[Python-3000] the future of the GIL

Jean-Paul Calderone exarkun at divmod.com
Wed May 9 03:43:49 CEST 2007


On Wed, 09 May 2007 12:46:14 +1200, Greg Ewing <greg.ewing at canterbury.ac.nz> wrote:
>Luis P Caamano wrote:
>
>> You gotta finish that sentence, it was a slow down on single CPU with
>> a speed increase with two or more CPUs, leveling out at 4 CPUs or so.
>
>But it's still going to slow down all code that
>doesn't use threads.

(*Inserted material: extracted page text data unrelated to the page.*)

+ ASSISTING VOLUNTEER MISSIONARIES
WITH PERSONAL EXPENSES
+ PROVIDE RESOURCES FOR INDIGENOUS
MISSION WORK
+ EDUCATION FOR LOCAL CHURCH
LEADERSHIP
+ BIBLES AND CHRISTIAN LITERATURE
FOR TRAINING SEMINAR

I don't want to be *forced*
>to use threads to get decent speed from my programs!
>

It would also make Python applications a much greater drag on the
system as a whole, as they would need to use four whole CPUs to
just break even on a multithreaded compute-intensive task.  Even if
this can be improved over time (which it probably can be, to some
extent, given sufficient effort), one might want to consider the
consequences of having any widespread usage of such a resource-
intensive Python interpreter on general perception of Python as a
language.

Having a GIL-free build of CPython alongside a GIL-having build
does something to alleviate this, but it's not immediately what
the development maintenance burden of this would be, nor whether
the resulting user-experience would be desirable (which will be
packaged, what would become of "#!/usr/bin/env python", etc).  It
may be doable, but it doesn't strike me as an obviously good idea.